FIX: AMEND FLORIDA STATUTE 718.1255 TO STATE THAT IF AN ARBITRATOR MAKES A SPECIFIC FINDING THAT ANY INDIVIDUAL DELIBERATELY PARTICIPATED IN ELCTION FRAUD, MEANING KNOWINGLY AND DELIBERATELY DESTROYING OR ALTERING DOCUMENTS USED IN THE ELECTION PROCESS, THE ARBITRATOR SHALL SEND A COPY OF THE FINAL ORDER TO THE STATE ATTORNEY’S OFFICE OF THE COUNTY WHEREIN THE CONDOMINIUM IS LOCATED. WITHIN THIRTY (30) DAYS, THE STATE ATTORNEY’S OFFICE SHALL EITHER PROCEED WITH OR DECLINE PROSECUTION. IN ADDITION, IF THE ARBITRATOR FINDS THAT A SPECIFIC DIRECTOR OR DIRECTORS WILFULLY COMMITTED ELECTION FRAUD, THE ARBITRATOR SHALL ENTER AN ORDER JOINING THE DIRECTOR(S) AS A RESPONDENT AND SAID ORDER SHALL BE SERVED ON THE DIRECTOR(S) WHO SHALL BE ENTITLED TO NOTICE AND AN OPPORTUNITY TO BE HEARD. JOINDER, NOTICE AND OPPORTUNITY TO BE HEARD IS SATISFIED IF THE DIRECTOR(S) ALREADY TESTIFIED IN THE ARBITRATION PROCEEDING. THAT DIRECTOR OR THOSE DIRECTORS SHALL BE PERSONALLY ASSESSED THE PETITIONER’S ATTORNEY’S FEES AND COSTS, AND SAID FEES AND COSTS SHALL NOT BE ASSESSED BY THE ARBITRATOR AGAINST THE ASSOCIATION. IN ADDITION, THE ARBITRATOR SHALL ENTER AN ORDER IMMEDIATELY REMOVING THOSE DIRECTORS FROM THE BOARD OF DIRECTORS AND THE VACANCY OR VACANCIES SHALL BE FILLED BY THE REMAINING DIRECTORS. THE DIRECTORS THAT ARE REMOVED AS A RESULT OF THE ARBITRATOR’S ORDER MAY NOT BE ALLOWED TO SERVE ON A CONDOMINIUM BOARD OF DIRECTORS FOR A FIVE YEAR PERIOD. ANY DIRECTOR ASSESSED FEES AND COSTS AND/OR REMOVED FROM THE BOARD IS ENTITLED TO FILE FOR A TRIAL DE NOVO, BUT SHALL NOT USE ASSOCIATION FUNDS FOR THE FILING FEE OR FOR ATTORNEY’S FEES.

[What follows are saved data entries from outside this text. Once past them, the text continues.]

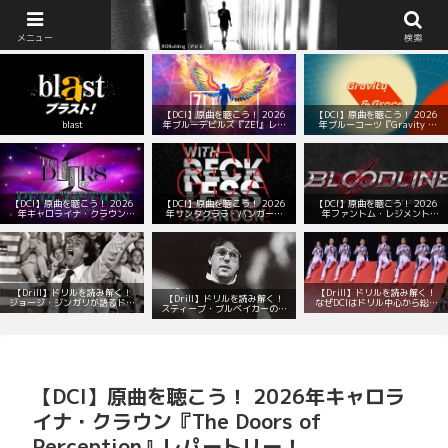
BOBuilding（ボビる）：マーチング部の顧問室
メニュー
検索
【DCI】原曲を聴こう！ 2026
【DCI】原曲を聴こう！ 2026
blast
年ブルーデビルズ『ZEI』レパ
年ブルーコーツ『Gravity &
ートリー！
Grace』レパートリー！
【DCI】原曲を聴こう！ 2026
【DCI】原曲を聴こう！ 2026
【DCI】原曲を聴こう！ 2026
年キャロライナ・クラウン
年サンタクララ・バンガード
年ファントム・レジメント
『The Doors of Perception』
『With Reckless Abandon』
『Bloodline』レパートリー！
レパートリー！
レパートリー！
【Drill】ドリルを読み解く！
【Drill】ドリルを読み解く！
【Drill】ドリルを読み解く！
ジョージ・ジンガリが語るドリ
なぜDCIはドリル中心から総合
スティーブ・ブルベイカーの数
ルデザインの本質とは？
演出へと変わったのか？
学的で音楽的なドリル
【DCI】原曲を聴こう！ 2026年キャロラ
イナ・クラウン『The Doors of
Perception』レパートリー！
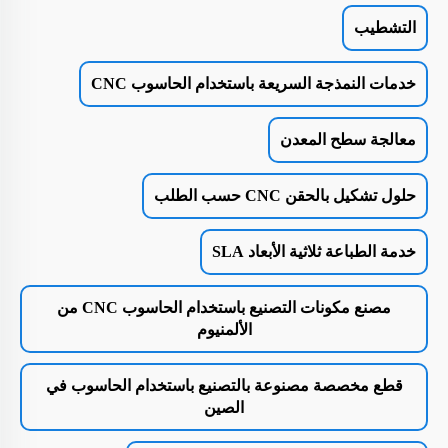
التشطيب
خدمات النمذجة السريعة باستخدام الحاسوب CNC
معالجة سطح المعدن
حلول تشكيل بالحقن CNC حسب الطلب
خدمة الطباعة ثلاثية الأبعاد SLA
مصنع مكونات التصنيع باستخدام الحاسوب CNC من
الألمنيوم
قطع مخصصة مصنوعة بالتصنيع باستخدام الحاسوب في
الصين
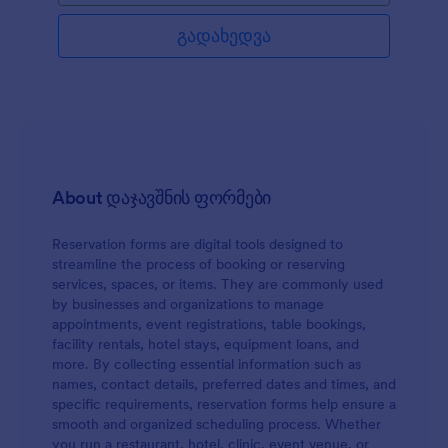
ფორმა აგროვებს დაჯავშნისათვის საჭირო
ძირითად ინფორმაციას, როგორიცაა საკონტაქტო
გადახედვა
ინფორმაცია, წვეულების დამსწრეთა სავარაუდო
რაოდენობა და თარიღი. ფორმას ასევე აქვს
სპეციალური მოთხოვნების ველი, რომლის
გამოყენებითაც თქვენს მომხმარებლებს
შეუძლიათ მიუთითონ მომსახურებასთან
დაკავშირებული დამატებითი მოთხოვნები.
About დაჯავშნის ფორმები
Reservation forms are digital tools designed to
streamline the process of booking or reserving
services, spaces, or items. They are commonly used
by businesses and organizations to manage
appointments, event registrations, table bookings,
facility rentals, hotel stays, equipment loans, and
more. By collecting essential information such as
names, contact details, preferred dates and times, and
specific requirements, reservation forms help ensure a
smooth and organized scheduling process. Whether
you run a restaurant, hotel, clinic, event venue, or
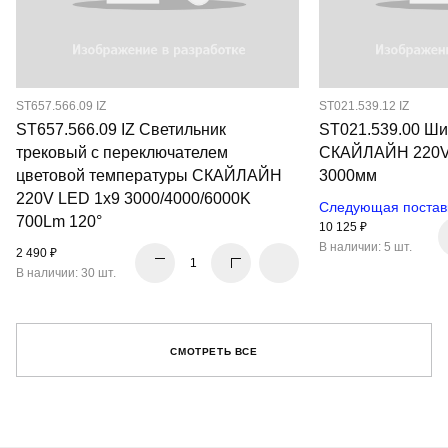
ST657.566.09 IZ
ST021.539.12 IZ
ST657.566.09 IZ Светильник
ST021.539.00 Ш
трековый с переключателем
СКАЙЛАЙН 220V
цветовой температуры СКАЙЛАЙН
3000мм
220V LED 1x9 3000/4000/6000K
Следующая поставк
700Lm 120°
10 125 ₽
В наличии: 5 шт.
2 490 ₽
В наличии: 30 шт.
СМОТРЕТЬ ВСЕ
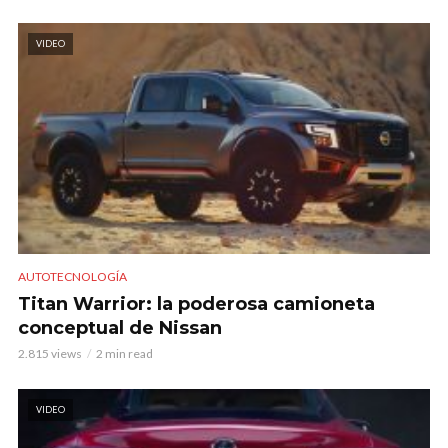
VIDEO
AUTOTECNOLOGÍA
Titan Warrior: la poderosa camioneta
conceptual de Nissan
2.815 views
2 min read
VIDEO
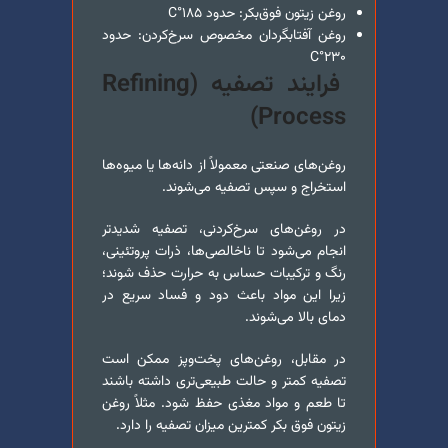
روغن زیتون فوق‌بکر: حدود ۱۸۵°C
روغن آفتابگردان مخصوص سرخ‌کردن: حدود
۲۳۰°C
فرایند تصفیه (
Refining
)
Process
روغن‌های صنعتی معمولاً از دانه‌ها یا میوه‌ها
استخراج و سپس تصفیه می‌شوند.
در روغن‌های سرخ‌کردنی، تصفیه شدیدتر
انجام می‌شود تا ناخالصی‌ها، ذرات پروتئینی،
رنگ و ترکیبات حساس به حرارت حذف شوند؛
زیرا این مواد باعث دود و فساد سریع در
دمای بالا می‌شوند.
در مقابل، روغن‌های پخت‌و‌پز ممکن است
تصفیه کمتر و حالت طبیعی‌تری داشته باشند
تا طعم و مواد مغذی حفظ شود. مثلاً روغن
زیتون فوق بکر کمترین میزان تصفیه را دارد.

- The bill requires directors and officers of an association, and the relatives of such directors and officers to disclose to the board any activity that may reasonably be construed to be a conflict of interest. The bill then lists categories that make it a rebuttable presumption that a conflict exists. The bill then allows the Board to remove the member who allegedly failed to disclose the conflict without a vote of the members, through a lengthy complicated process.
This is a recipe for disaster. What is good about the current statutes is that it takes a majority of the unit owners to remove a director, not a simple vote of the Board members who can now allege at any time that a Board member failed to disclose a conflict. The statute nowhere else allows a Board to remove a director, not even if that director shoots someone living at the condominium. But now, with this new law, we allow the Board to remove someone based on a subjective feeling that the member failed to disclose a conflict. Ridiculous. I have no problem with the statute simply requiring a Board member to refrain from voting on any matter wherein the Board member has a conflict of interest, meaning that the decision will monetarily effect the board member or his or her family. If the board member violates the statute, the owners in the community should act as the judge and jury and have the right to remove that director through the recall process. And that’s a right they already have.
FIX: THE CONDOMINIUM ACT DOES NOT PRESENTLY CONTAIN A SIMPLE PROVISION THAT STATES THAT A DIRECTOR MAY NOT VOTE ON ANY MATTER WHEREIN THE DIRECTOR HAS A CONFLICT OF INTEREST. A CONFLICT OF INTEREST IS DEFINED AS VOTING ON ANY MATTER, THE RESULT OF WHICH HAS A DIRECT FINANCIAL IMPACT ON THE DIRECTOR OR A MEMBER OF THE DIRECTOR’S FAMILY.